◆ TASK BRIEF
Every line below should come back exactly as written, though the pictures stay out.

----- DATA UNDER STUDY

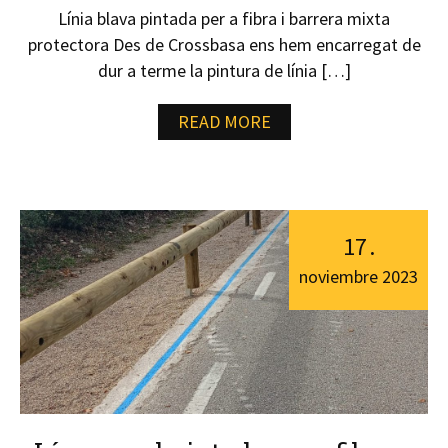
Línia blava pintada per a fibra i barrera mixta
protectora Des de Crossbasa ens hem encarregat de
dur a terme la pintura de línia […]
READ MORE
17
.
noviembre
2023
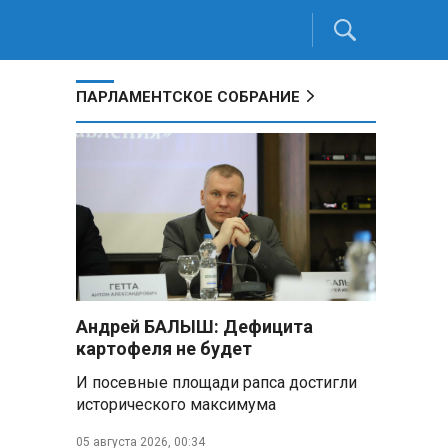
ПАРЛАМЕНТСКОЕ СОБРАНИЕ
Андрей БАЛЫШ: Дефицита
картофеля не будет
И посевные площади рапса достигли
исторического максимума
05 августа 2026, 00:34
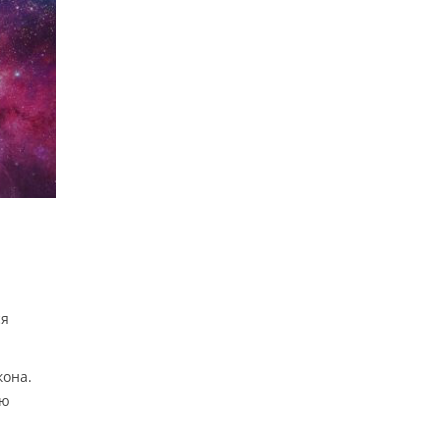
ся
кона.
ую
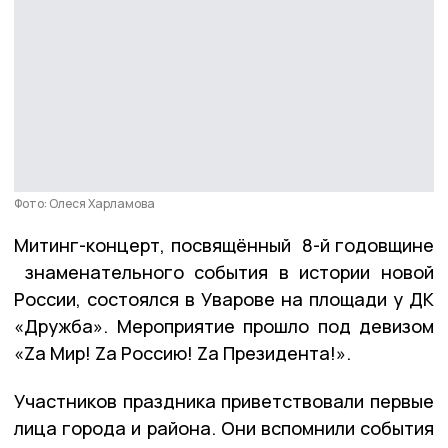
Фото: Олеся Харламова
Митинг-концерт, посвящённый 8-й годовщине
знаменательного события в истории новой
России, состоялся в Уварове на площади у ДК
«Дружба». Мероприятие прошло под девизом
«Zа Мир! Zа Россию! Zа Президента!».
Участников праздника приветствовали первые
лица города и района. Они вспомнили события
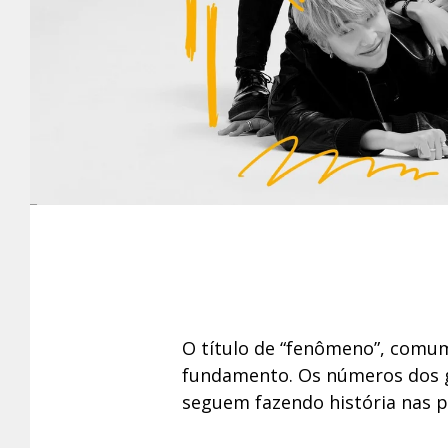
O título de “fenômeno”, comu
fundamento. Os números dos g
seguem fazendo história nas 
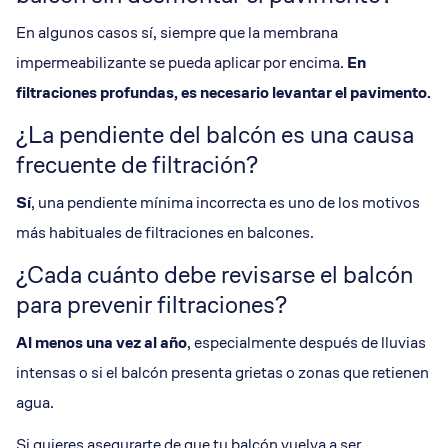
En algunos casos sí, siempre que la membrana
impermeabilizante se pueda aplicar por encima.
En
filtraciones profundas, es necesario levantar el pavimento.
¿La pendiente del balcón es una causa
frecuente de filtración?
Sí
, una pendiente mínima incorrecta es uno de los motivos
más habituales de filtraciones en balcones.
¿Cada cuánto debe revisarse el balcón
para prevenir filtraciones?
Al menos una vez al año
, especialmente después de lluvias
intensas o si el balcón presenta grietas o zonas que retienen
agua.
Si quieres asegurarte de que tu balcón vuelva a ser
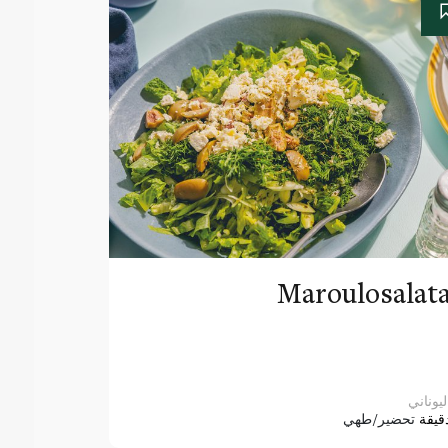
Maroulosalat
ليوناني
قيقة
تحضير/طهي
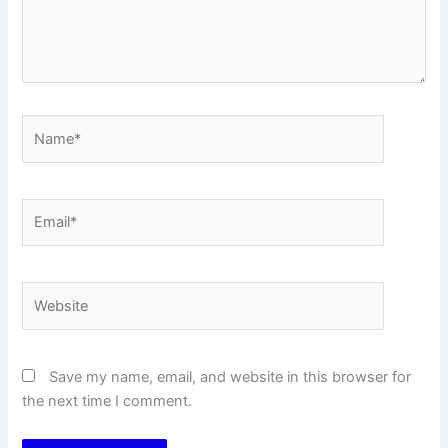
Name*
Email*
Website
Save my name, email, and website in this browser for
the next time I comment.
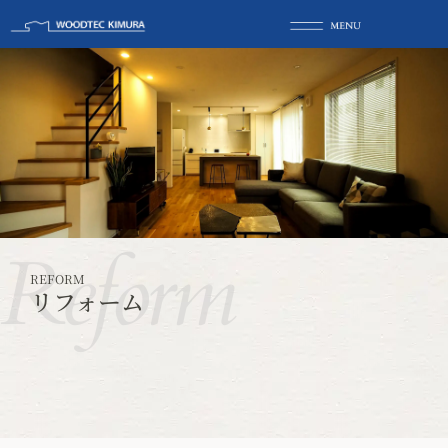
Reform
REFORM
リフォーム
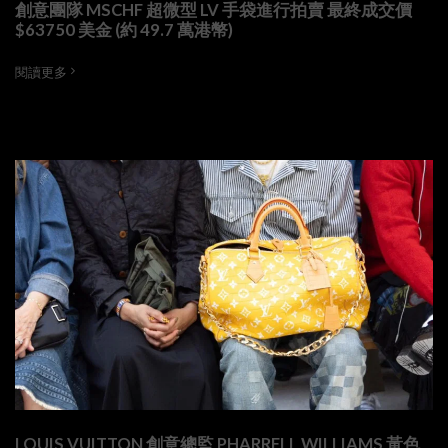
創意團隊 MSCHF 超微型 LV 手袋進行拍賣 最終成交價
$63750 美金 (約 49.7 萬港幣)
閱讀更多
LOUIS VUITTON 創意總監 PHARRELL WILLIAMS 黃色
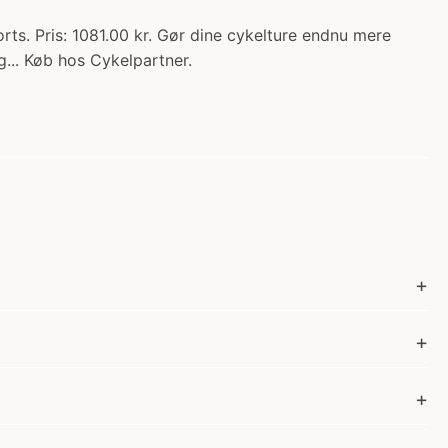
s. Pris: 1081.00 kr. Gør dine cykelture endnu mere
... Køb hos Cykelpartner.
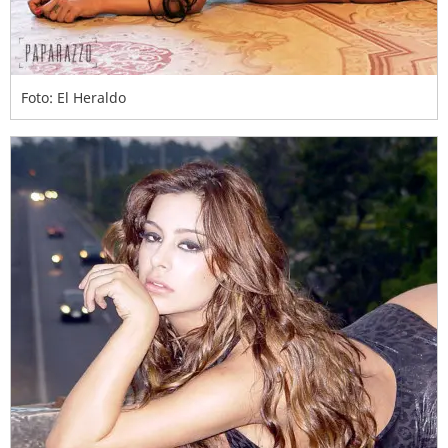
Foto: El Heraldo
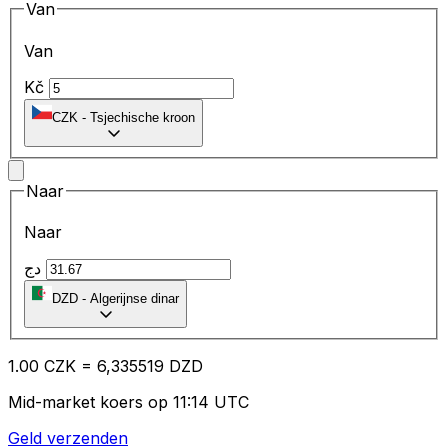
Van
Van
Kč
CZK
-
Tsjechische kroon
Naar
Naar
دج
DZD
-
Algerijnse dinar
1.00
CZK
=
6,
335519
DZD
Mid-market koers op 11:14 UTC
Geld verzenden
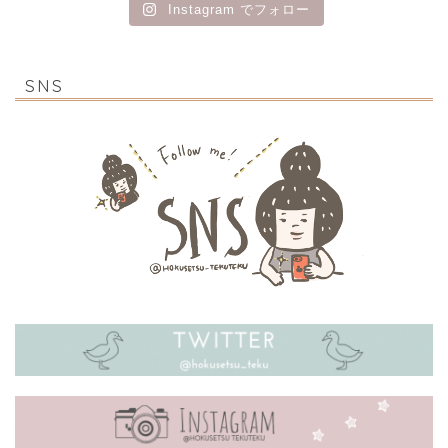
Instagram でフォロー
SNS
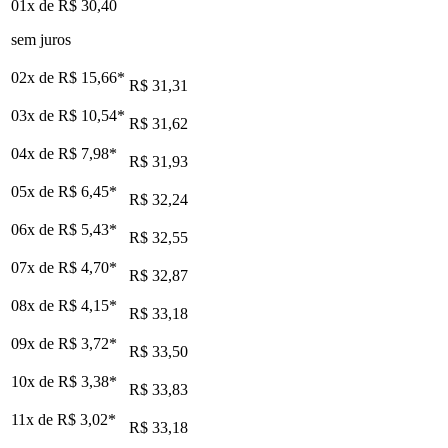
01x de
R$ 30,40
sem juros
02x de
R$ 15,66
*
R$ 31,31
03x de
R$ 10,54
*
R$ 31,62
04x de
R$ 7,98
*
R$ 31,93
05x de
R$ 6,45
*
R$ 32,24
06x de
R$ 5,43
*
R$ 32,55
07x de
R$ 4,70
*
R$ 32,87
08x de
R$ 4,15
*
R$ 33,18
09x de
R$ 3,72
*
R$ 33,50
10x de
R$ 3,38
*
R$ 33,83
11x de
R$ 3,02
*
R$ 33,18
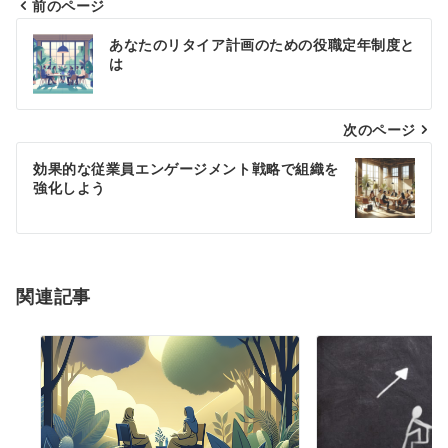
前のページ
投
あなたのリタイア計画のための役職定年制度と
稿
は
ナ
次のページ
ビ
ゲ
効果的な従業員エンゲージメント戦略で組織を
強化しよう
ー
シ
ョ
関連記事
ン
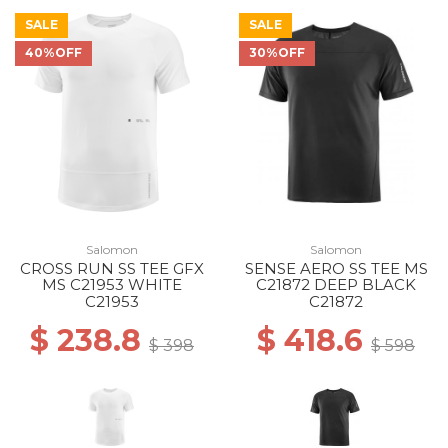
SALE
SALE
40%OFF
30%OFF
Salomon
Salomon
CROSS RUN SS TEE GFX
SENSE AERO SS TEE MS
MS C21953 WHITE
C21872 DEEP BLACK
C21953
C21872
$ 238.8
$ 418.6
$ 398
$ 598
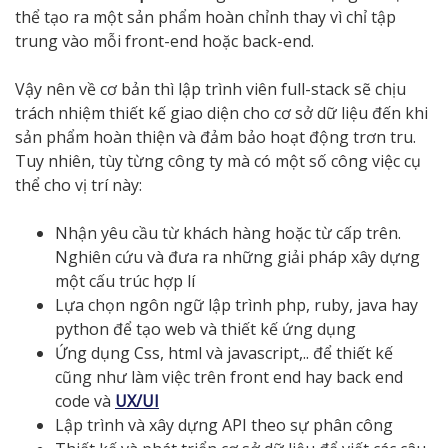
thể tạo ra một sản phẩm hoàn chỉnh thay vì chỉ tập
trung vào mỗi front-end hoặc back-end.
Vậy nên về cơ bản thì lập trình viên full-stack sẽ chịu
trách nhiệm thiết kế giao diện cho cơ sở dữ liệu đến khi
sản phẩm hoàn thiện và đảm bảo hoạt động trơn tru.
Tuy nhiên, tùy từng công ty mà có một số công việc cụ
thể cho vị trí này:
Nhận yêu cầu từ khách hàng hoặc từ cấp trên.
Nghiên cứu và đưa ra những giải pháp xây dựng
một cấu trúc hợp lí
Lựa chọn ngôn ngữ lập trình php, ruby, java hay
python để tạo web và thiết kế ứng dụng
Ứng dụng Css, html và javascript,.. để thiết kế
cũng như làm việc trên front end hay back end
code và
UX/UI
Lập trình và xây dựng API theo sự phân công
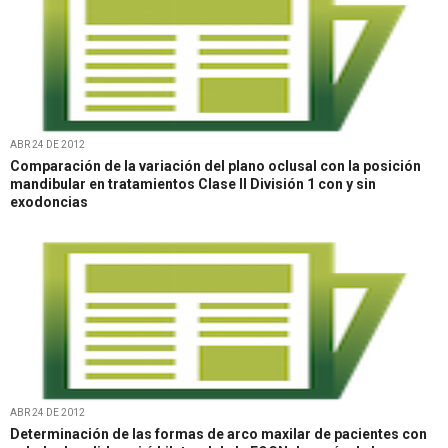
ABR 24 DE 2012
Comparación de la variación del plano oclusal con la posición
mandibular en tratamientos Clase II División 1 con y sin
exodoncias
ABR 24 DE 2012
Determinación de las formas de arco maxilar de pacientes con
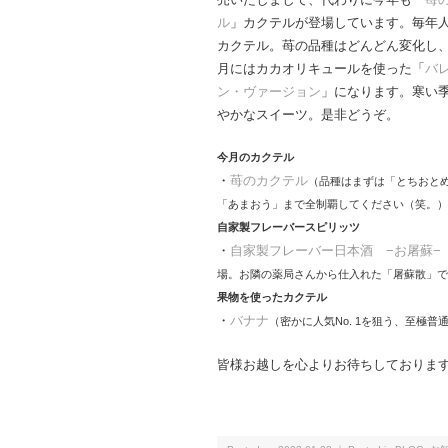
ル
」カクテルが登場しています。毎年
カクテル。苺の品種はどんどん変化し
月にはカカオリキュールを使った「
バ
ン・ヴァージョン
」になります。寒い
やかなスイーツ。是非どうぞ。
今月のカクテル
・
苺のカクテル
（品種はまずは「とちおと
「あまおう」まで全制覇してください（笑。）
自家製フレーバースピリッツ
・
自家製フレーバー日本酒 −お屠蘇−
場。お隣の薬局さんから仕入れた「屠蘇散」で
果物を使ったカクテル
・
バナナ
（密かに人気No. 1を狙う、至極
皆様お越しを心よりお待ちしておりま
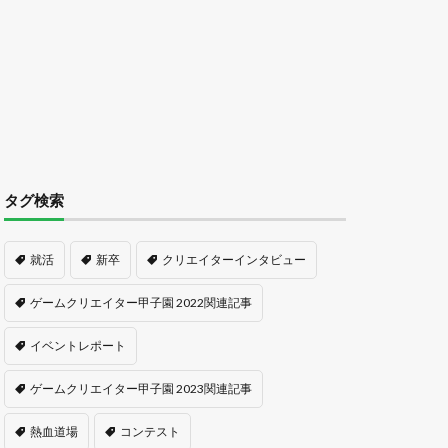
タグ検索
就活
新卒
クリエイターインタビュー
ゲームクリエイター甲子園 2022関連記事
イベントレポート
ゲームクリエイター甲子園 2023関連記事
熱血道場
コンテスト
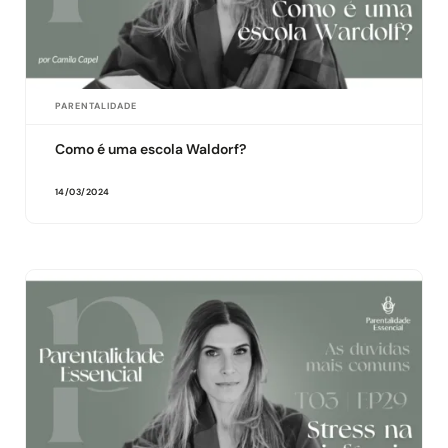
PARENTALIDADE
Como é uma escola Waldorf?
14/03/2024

----------

◆ YOUR SOLUTION
Línia blava pintada per a fibra i barrera mixta
protectora Des de Crossbasa ens hem encarregat de
dur a terme la pintura de línia […]
READ MORE
17
.
noviembre
2023
ПАРЛАМЕНТСКОЕ СОБРАНИЕ
Андрей БАЛЫШ: Дефицита
картофеля не будет
И посевные площади рапса достигли
исторического максимума
05 августа 2026, 00:34
ся
кона.
ую
Фото: Олеся Харламова
Митинг-концерт, посвящённый 8-й годовщине
знаменательного события в истории новой
России, состоялся в Уварове на площади у ДК
«Дружба». Мероприятие прошло под девизом
«Zа Мир! Zа Россию! Zа Президента!».
Участников праздника приветствовали первые
лица города и района. Они вспомнили события
O título de “fenômeno”, comu
fundamento. Os números dos g
seguem fazendo história nas 
En algunos casos sí, siempre que la membrana
impermeabilizante se pueda aplicar por encima.
En
filtraciones profundas, es necesario levantar el pavimento.
¿La pendiente del balcón es una causa
frecuente de filtración?
Sí
, una pendiente mínima incorrecta es uno de los motivos
más habituales de filtraciones en balcones.
¿Cada cuánto debe revisarse el balcón
para prevenir filtraciones?
Al menos una vez al año
, especialmente después de lluvias
intensas o si el balcón presenta grietas o zonas que retienen
agua.
Si quieres asegurarte de que tu balcón vuelva a ser
Maroulosalat
ليوناني
قيقة
تحضير/طهي
Name*
Email*
Website
Save my name, email, and website in this browser for
the next time I comment.
Reform
REFORM
リフォーム
創意團隊 MSCHF 超微型 LV 手袋進行拍賣 最終成交價
$63750 美金 (約 49.7 萬港幣)
閱讀更多
LOUIS VUITTON 創意總監 PHARRELL WILLIAMS 黃色
s. Pris: 1081.00 kr. Gør dine cykelture endnu mere
... Køb hos Cykelpartner.
Foto: El Heraldo
Van
Van
Kč
CZK
-
Tsjechische kroon
Naar
Naar
دج
DZD
-
Algerijnse dinar
1.00
CZK
=
6,
335519
DZD
Mid-market koers op 11:14 UTC
Geld verzenden
Instagram でフォロー
SNS
01x de
R$ 30,40
sem juros
02x de
R$ 15,66
*
R$ 31,31
03x de
R$ 10,54
*
R$ 31,62
04x de
R$ 7,98
*
R$ 31,93
05x de
R$ 6,45
*
R$ 32,24
06x de
R$ 5,43
*
R$ 32,55
07x de
R$ 4,70
*
R$ 32,87
08x de
R$ 4,15
*
R$ 33,18
09x de
R$ 3,72
*
R$ 33,50
10x de
R$ 3,38
*
R$ 33,83
11x de
R$ 3,02
*
R$ 33,18
前のページ
投
あなたのリタイア計画のための役職定年制度と
稿
は
ナ
次のページ
ビ
ゲ
効果的な従業員エンゲージメント戦略で組織を
強化しよう
ー
シ
ョ
関連記事
ン
SALE
SALE
40%OFF
30%OFF
Salomon
Salomon
CROSS RUN SS TEE GFX
SENSE AERO SS TEE MS
MS C21953 WHITE
C21872 DEEP BLACK
C21953
C21872
$ 238.8
$ 418.6
$ 398
$ 598
thể tạo ra một sản phẩm hoàn chỉnh thay vì chỉ tập
trung vào mỗi front-end hoặc back-end.
Vậy nên về cơ bản thì lập trình viên full-stack sẽ chịu
trách nhiệm thiết kế giao diện cho cơ sở dữ liệu đến khi
sản phẩm hoàn thiện và đảm bảo hoạt động trơn tru.
Tuy nhiên, tùy từng công ty mà có một số công việc cụ
thể cho vị trí này:
Nhận yêu cầu từ khách hàng hoặc từ cấp trên.
Nghiên cứu và đưa ra những giải pháp xây dựng
một cấu trúc hợp lí
Lựa chọn ngôn ngữ lập trình php, ruby, java hay
python để tạo web và thiết kế ứng dụng
Ứng dụng Css, html và javascript,.. để thiết kế
cũng như làm việc trên front end hay back end
code và
UX/UI
Lập trình và xây dựng API theo sự phân công
ABR 24 DE 2012
Comparación de la variación del plano oclusal con la posición
mandibular en tratamientos Clase II División 1 con y sin
exodoncias
ABR 24 DE 2012
Determinación de las formas de arco maxilar de pacientes con
ル
」カクテルが登場しています。毎年
カクテル。苺の品種はどんどん変化し
月にはカカオリキュールを使った「
バ
ン・ヴァージョン
」になります。寒い
やかなスイーツ。是非どうぞ。
今月のカクテル
・
苺のカクテル
（品種はまずは「とちおと
「あまおう」まで全制覇してください（笑。）
自家製フレーバースピリッツ
・
自家製フレーバー日本酒 −お屠蘇−
場。お隣の薬局さんから仕入れた「屠蘇散」で
果物を使ったカクテル
・
バナナ
（密かに人気No. 1を狙う、至極
皆様お越しを心よりお待ちしておりま
タグ検索
就活
新卒
クリエイターインタビュー
ゲームクリエイター甲子園 2022関連記事
イベントレポート
ゲームクリエイター甲子園 2023関連記事
熱血道場
コンテスト
PARENTALIDADE
Como é uma escola Waldorf?
14/03/2024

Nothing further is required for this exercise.